Aradan geçen 28 yıllık zaman diliminde hep yenileri katıldı Erdal’imıza aynı inanç ve kararlılıkla. Şengül, Ali Haydar, Özgür, Hüseyin, Erkut, Süleyman, Abuzer, Tuncay, Kutsiye, Yasemin, Cebrail, Yeliz, Şirin, Sibel, Alişer, Elende, Bayram, Ulaş ve adını sayamadığımız niceleri. Her biri birer ışık kümesi olarak yaşanmışlıkları ve ölümsüzlükleriyle sayfalar dolusu kitapların dahi anlatamayacağı öğrenilecek derslerle dolu bir tarihi miras bırakarak kanatlandılar gökyüzüne. İşte bu yüzden, biz, geride kalanlar her gökyüzüne bakışta, her Kasım ayında onlardan öğreniyor, onlarla aynı rüyayı görüyor, aynı havayı soluyoruz düşmana inat, haklı davamıza olan güvenle.
İşte bakın hiçte tereddüt etmiyor gencecik yürekler günümüzün onur ve özgürlük mücadelesine katılmaktan, kendilerinden önce ipi göğüslemiş olanların iyi birer öğrencisi olduklarını kanıtlarcasına. Onlar bugün karanlığın bekçilerinin saldırıları karşısında granitten komünist bilincin, sarsılmaz kadın iradesinin düşman sırtlarında patlayan işaret fişeği olarak kanatlanıp uçuyorlar gökyüzüne. Dillerinde aynı türkü, yüreklerinde aynı sevdayla…
Bir zamanlar Marksizmin kuramcısı Karl Marx “ölü nesillerin gelenekleri yaşayanların akıllarına kâbus gibi çöker” demişti. Bugün ölümsüzlüğe uğurladıklarımızın yaşamları, biz geride kalanlar için onlar gibi olma ve onlar gibi direnmenin, onlara layık olmanın yolunu döşüyor.
İşte bu nedenle, bu Kasım ayında düzenlenecek her toplantıda, yapılacak her ev ziyaretinde, asılacak her pankartta tüm sonsuzluğa uğurladıklarımızı anmak ve anlatmak temel görev oluyor Marksist Leninist komünistler için.
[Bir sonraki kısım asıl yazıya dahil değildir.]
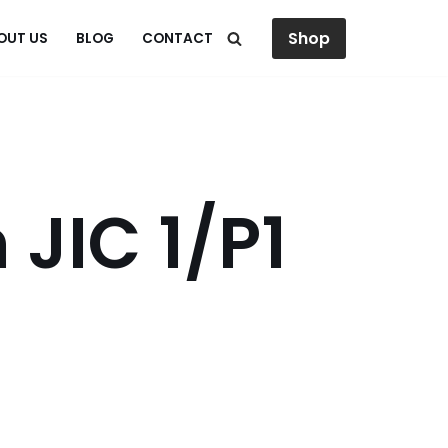
Shop
OUT US
BLOG
CONTACT
 JIC 1/P1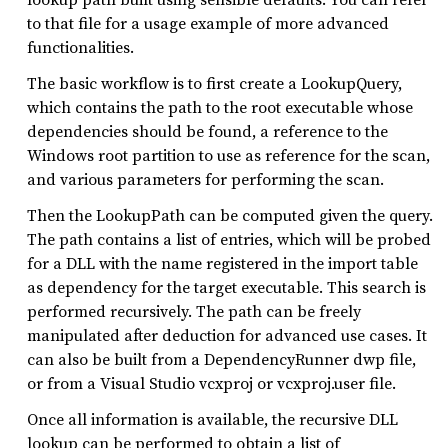
to that file for a usage example of more advanced
functionalities.
The basic workflow is to first create a LookupQuery,
which contains the path to the root executable whose
dependencies should be found, a reference to the
Windows root partition to use as reference for the scan,
and various parameters for performing the scan.
Then the LookupPath can be computed given the query.
The path contains a list of entries, which will be probed
for a DLL with the name registered in the import table
as dependency for the target executable. This search is
performed recursively. The path can be freely
manipulated after deduction for advanced use cases. It
can also be built from a DependencyRunner dwp file,
or from a Visual Studio vcxproj or vcxproj.user file.
Once all information is available, the recursive DLL
lookup can be performed to obtain a list of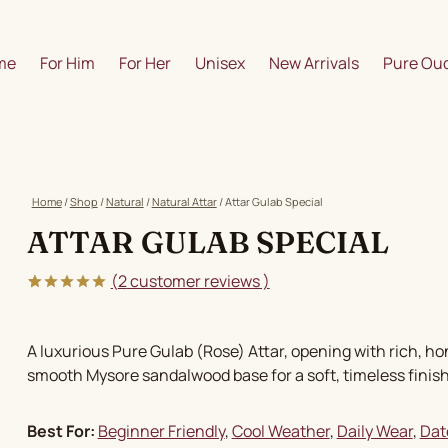
me
For Him
For Her
Unisex
New Arrivals
Pure Oud
Home
/
Shop
/
Natural
/
Natural Attar
/
Attar Gulab Special
ATTAR GULAB SPECIAL
(
2
customer reviews )
5.00
5
2
out of
based on
customer
A luxurious Pure Gulab (Rose) Attar, opening with rich, h
ratings
smooth Mysore sandalwood base for a soft, timeless finish
Best For:
Beginner Friendly
, 
Cool Weather
, 
Daily Wear
, 
Dat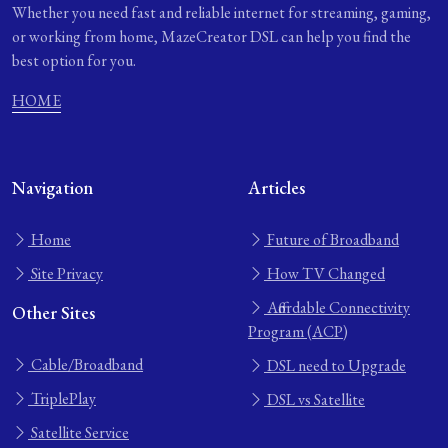
Whether you need fast and reliable internet for streaming, gaming,
or working from home, MazeCreator DSL can help you find the
best option for you.
HOME
Navigation
Articles
Home
Future of Broadband
Site Privacy
How TV Changed
Affordable Connectivity
Other Sites
Program (ACP)
Cable/Broadband
DSL need to Upgrade
TriplePlay
DSL vs Satellite
Satellite Service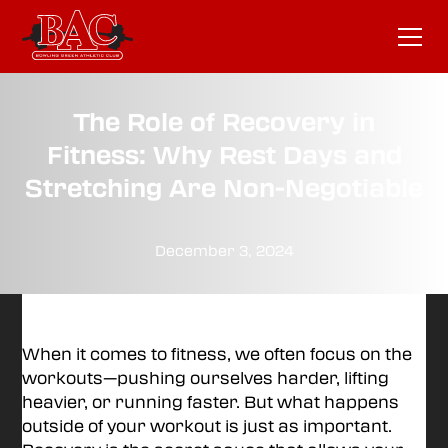
The Role of Recovery in
Fitness: Why Rest Days and
Stretching Are Non-Negotiable
December 3, 2024
When it comes to fitness, we often focus on the
workouts—pushing ourselves harder, lifting
heavier, or running faster. But what happens
outside of your workout is just as important.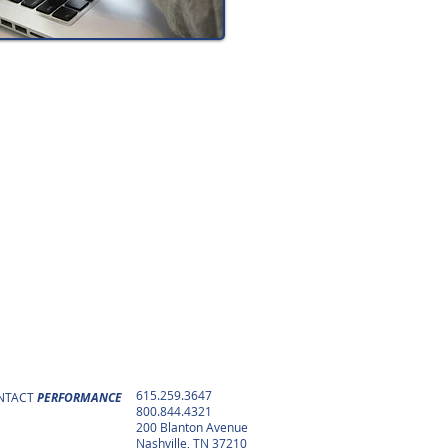
615.259.3647
NTACT
PERFORMANCE
800.844.4321
200 Blanton Avenue
Nashville, TN 37210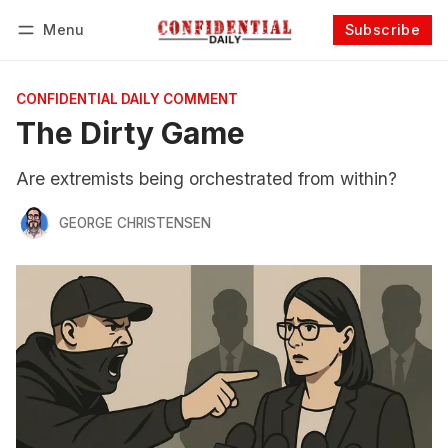
Menu
Subscribe
Follow
Log in
Subscribe
CONFIDENTIAL DAILY COMMENT
The Dirty Game
Are extremists being orchestrated from within?
GEORGE CHRISTENSEN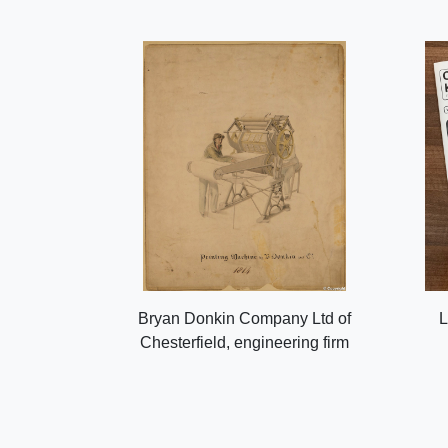
Bryan Donkin Company Ltd of
L
Chesterfield, engineering firm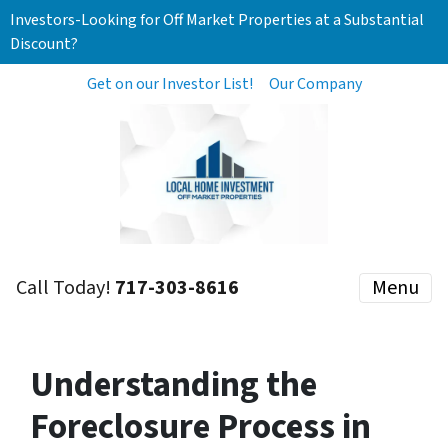
Investors-Looking for Off Market Properties at a Substantial
Discount?
Get on our Investor List!
Our Company
Call Today!
717-303-8616
Menu
Understanding the
Foreclosure Process in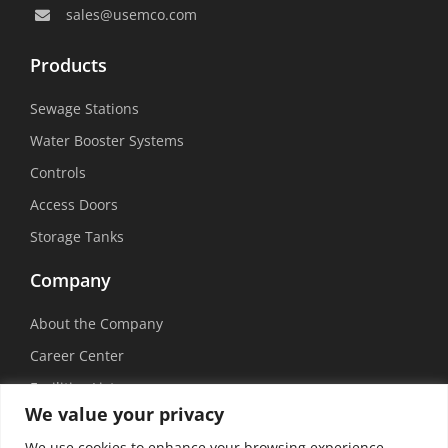
sales@usemco.com
Products
Sewage Stations
Water Booster Systems
Controls
Access Doors
Storage Tanks
Company
About the Company
Career Center
Facilities List
We value your privacy
Sustainability
We use cookies to enhance your browsing experience,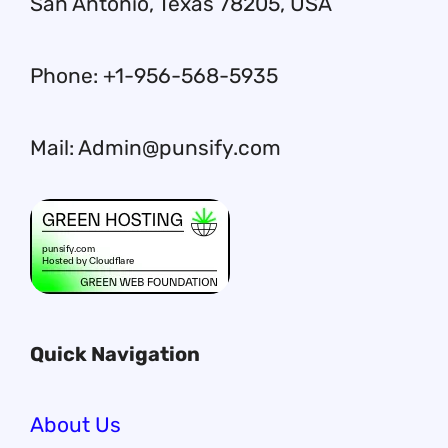
San Antonio, Texas 78205, USA
Phone: +1-956-568-5935
Mail: Admin@punsify.com
Quick Navigation
About Us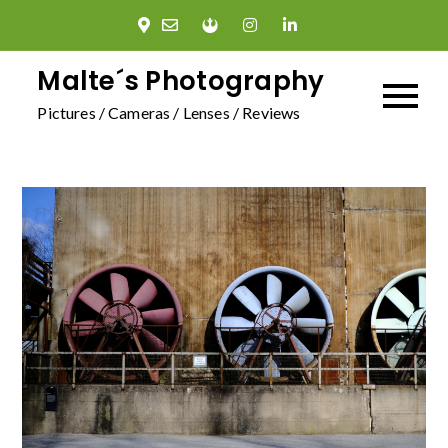
Skip
to
content
Malte´s Photography
Pictures / Cameras / Lenses / Reviews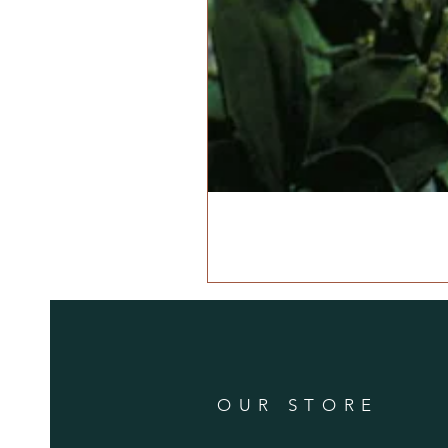
OUR STORE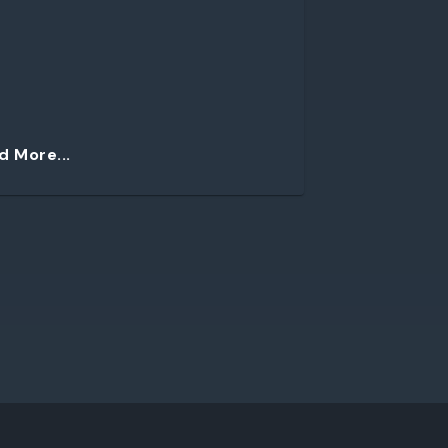
d More...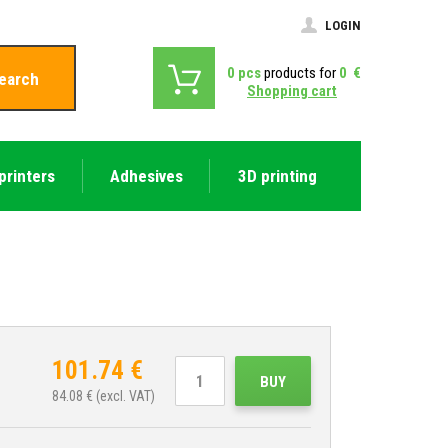
LOGIN
0
pcs
products for
0
€
earch
Shopping cart
printers
Adhesives
3D printing
101.74
€
BUY
84.08
€ (excl. VAT)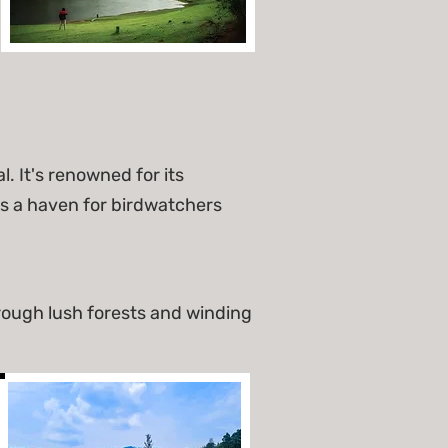
 It's renowned for its
s a haven for birdwatchers
rough lush forests and winding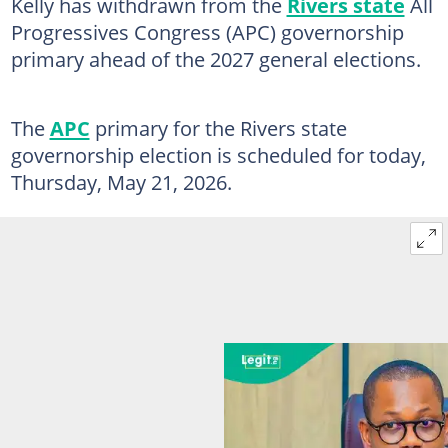
Kelly has withdrawn from the
Rivers state
All
Progressives Congress (APC) governorship
primary ahead of the 2027 general elections.
The
APC
primary for the Rivers state
governorship election is scheduled for today,
Thursday, May 21, 2026.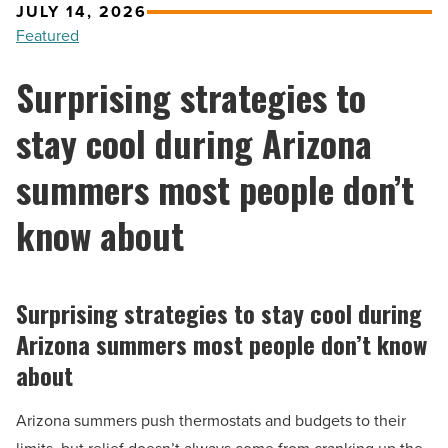
JULY 14, 2026
Featured
Surprising strategies to
stay cool during Arizona
summers most people don’t
know about
Surprising strategies to stay cool during
Arizona summers most people don’t know
about
Arizona summers push thermostats and budgets to their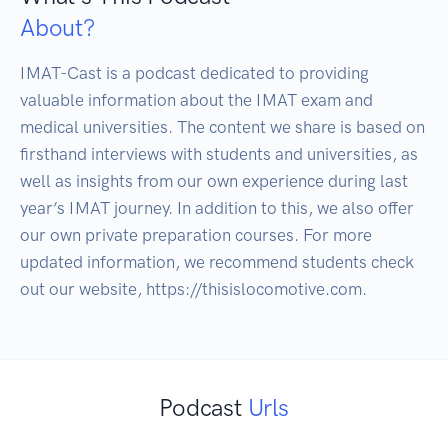
About?
IMAT-Cast is a podcast dedicated to providing 
valuable information about the IMAT exam and 
medical universities. The content we share is based on 
firsthand interviews with students and universities, as 
well as insights from our own experience during last 
year’s IMAT journey. In addition to this, we also offer 
our own private preparation courses. For more 
updated information, we recommend students check 
out our website, https://thisislocomotive.com.
Podcast
Urls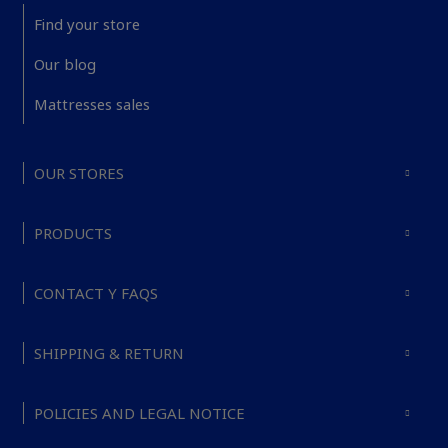
Find your store
Our blog
Mattresses sales
OUR STORES
PRODUCTS
CONTACT Y FAQS
SHIPPING & RETURN
POLICIES AND LEGAL NOTICE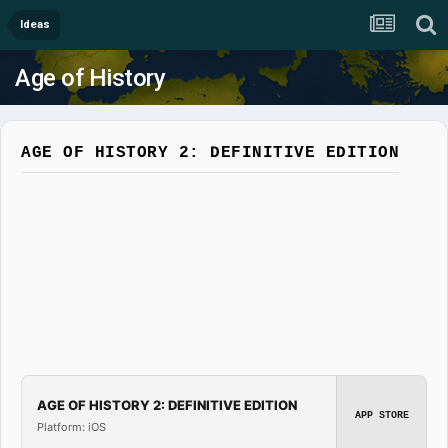
Ideas
Age of History
AGE OF HISTORY 2: DEFINITIVE EDITION
AGE OF HISTORY 2: DEFINITIVE EDITION
APP STORE
Platform: iOS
Onlar için düzenlenecek geceler, görselliğinden disipline, militanlığından kapsayıcılığına yarınlara süzülüp akacak ışık kümeleri olmak zorunda. Çünkü onlar gecenin karanlık bekçilerine karşı direnerek, savaşarak ölümsüzleşen geleceğin aydınlık yüzüdürler. Çünkü onlar geçmişteki geleceğimizdirler. Çünkü onlar dönemin, mücadelenin kendilerinden beklentisini anlayan ve karşılayanlardır.